- _Data section_
###

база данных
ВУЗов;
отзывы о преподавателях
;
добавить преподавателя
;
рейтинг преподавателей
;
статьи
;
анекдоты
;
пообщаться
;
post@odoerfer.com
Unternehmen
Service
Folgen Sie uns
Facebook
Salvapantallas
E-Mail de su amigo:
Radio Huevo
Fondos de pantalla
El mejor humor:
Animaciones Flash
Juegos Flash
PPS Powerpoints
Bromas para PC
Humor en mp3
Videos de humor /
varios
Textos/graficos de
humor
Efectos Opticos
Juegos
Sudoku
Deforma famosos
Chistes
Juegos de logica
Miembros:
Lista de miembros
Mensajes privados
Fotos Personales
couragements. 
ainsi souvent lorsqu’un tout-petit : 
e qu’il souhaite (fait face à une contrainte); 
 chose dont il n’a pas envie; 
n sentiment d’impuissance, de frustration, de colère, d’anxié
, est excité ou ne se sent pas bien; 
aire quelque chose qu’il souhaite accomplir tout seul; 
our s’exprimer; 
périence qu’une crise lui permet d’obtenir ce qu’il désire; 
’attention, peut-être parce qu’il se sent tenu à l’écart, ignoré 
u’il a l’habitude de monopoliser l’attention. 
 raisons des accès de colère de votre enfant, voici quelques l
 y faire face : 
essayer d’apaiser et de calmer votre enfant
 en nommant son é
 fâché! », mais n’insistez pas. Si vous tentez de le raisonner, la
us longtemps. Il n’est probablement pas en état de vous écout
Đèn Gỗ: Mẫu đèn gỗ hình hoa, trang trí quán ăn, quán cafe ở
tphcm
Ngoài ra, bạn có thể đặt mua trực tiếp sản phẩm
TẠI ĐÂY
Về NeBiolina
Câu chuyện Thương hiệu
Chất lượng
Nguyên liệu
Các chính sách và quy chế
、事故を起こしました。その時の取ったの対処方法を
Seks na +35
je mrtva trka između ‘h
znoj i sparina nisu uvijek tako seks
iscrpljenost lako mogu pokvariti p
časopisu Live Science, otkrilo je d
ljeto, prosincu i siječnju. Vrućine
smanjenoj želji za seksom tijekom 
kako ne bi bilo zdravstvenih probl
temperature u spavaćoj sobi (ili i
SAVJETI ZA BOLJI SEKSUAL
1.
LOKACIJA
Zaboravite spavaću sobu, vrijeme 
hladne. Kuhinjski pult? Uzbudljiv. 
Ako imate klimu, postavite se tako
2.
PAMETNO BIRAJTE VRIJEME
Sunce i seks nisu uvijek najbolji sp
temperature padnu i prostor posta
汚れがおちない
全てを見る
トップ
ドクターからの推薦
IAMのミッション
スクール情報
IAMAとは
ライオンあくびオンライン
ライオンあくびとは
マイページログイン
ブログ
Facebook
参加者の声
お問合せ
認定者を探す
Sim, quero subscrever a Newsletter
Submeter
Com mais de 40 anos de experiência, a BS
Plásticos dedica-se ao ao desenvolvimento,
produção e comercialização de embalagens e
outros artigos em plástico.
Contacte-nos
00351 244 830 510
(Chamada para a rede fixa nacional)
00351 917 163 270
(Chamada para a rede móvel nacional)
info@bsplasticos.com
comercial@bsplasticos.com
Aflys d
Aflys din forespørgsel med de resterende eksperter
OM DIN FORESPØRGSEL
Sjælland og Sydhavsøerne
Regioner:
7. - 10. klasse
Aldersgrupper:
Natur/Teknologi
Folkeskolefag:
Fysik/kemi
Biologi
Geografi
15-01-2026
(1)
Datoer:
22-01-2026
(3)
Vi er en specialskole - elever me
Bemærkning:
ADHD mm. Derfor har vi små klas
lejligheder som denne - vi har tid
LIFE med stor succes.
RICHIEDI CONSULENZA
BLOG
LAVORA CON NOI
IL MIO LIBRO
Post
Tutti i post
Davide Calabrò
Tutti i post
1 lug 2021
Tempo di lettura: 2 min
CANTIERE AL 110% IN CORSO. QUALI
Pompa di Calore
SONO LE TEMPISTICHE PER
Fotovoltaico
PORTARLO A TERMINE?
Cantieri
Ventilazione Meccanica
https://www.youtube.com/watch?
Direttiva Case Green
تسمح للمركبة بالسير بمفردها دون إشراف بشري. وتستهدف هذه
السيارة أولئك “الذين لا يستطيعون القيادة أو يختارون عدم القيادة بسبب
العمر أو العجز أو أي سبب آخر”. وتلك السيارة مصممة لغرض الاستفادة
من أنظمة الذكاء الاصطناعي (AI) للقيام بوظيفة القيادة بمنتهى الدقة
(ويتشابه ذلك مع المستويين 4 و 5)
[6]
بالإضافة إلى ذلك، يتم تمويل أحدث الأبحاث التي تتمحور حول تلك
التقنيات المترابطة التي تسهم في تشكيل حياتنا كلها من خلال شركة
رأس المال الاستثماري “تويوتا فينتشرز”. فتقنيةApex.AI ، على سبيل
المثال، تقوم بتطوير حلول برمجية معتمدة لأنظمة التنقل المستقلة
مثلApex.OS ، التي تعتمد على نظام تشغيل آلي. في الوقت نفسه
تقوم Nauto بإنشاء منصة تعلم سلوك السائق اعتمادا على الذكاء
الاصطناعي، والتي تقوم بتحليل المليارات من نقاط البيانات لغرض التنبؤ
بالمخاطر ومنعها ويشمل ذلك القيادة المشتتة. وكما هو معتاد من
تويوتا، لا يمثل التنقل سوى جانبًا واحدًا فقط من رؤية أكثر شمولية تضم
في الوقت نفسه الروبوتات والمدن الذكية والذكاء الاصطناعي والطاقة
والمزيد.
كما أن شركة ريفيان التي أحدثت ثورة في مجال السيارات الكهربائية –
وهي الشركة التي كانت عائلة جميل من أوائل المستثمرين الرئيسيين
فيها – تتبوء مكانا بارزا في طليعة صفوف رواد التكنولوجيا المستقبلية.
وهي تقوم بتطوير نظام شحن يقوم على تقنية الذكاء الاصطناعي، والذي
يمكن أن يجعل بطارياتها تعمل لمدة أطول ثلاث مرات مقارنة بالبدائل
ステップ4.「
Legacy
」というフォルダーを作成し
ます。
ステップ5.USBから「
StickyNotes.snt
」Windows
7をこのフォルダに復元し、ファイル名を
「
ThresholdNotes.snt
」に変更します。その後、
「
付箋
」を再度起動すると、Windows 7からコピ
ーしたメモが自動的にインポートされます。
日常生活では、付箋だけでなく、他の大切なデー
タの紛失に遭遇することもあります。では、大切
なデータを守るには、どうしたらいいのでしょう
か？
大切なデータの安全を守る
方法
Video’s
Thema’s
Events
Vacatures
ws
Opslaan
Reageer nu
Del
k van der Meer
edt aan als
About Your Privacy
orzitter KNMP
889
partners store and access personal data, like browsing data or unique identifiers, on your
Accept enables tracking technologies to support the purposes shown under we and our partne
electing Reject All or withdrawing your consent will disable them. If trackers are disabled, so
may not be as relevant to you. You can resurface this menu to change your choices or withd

###

- _What is expected_
Write down, word for word, the lines above from the one containing "LAVORA CON NOI" through the one containing "عدم القيادة بسبب", both ends included.

- _Exercise solution_
LAVORA CON NOI
IL MIO LIBRO
Post
Tutti i post
Davide Calabrò
Tutti i post
1 lug 2021
Tempo di lettura: 2 min
CANTIERE AL 110% IN CORSO. QUALI
Pompa di Calore
SONO LE TEMPISTICHE PER
Fotovoltaico
PORTARLO A TERMINE?
Cantieri
Ventilazione Meccanica
https://www.youtube.com/watch?
Direttiva Case Green
تسمح للمركبة بالسير بمفردها دون إشراف بشري. وتستهدف هذه
السيارة أولئك “الذين لا يستطيعون القيادة أو يختارون عدم القيادة بسبب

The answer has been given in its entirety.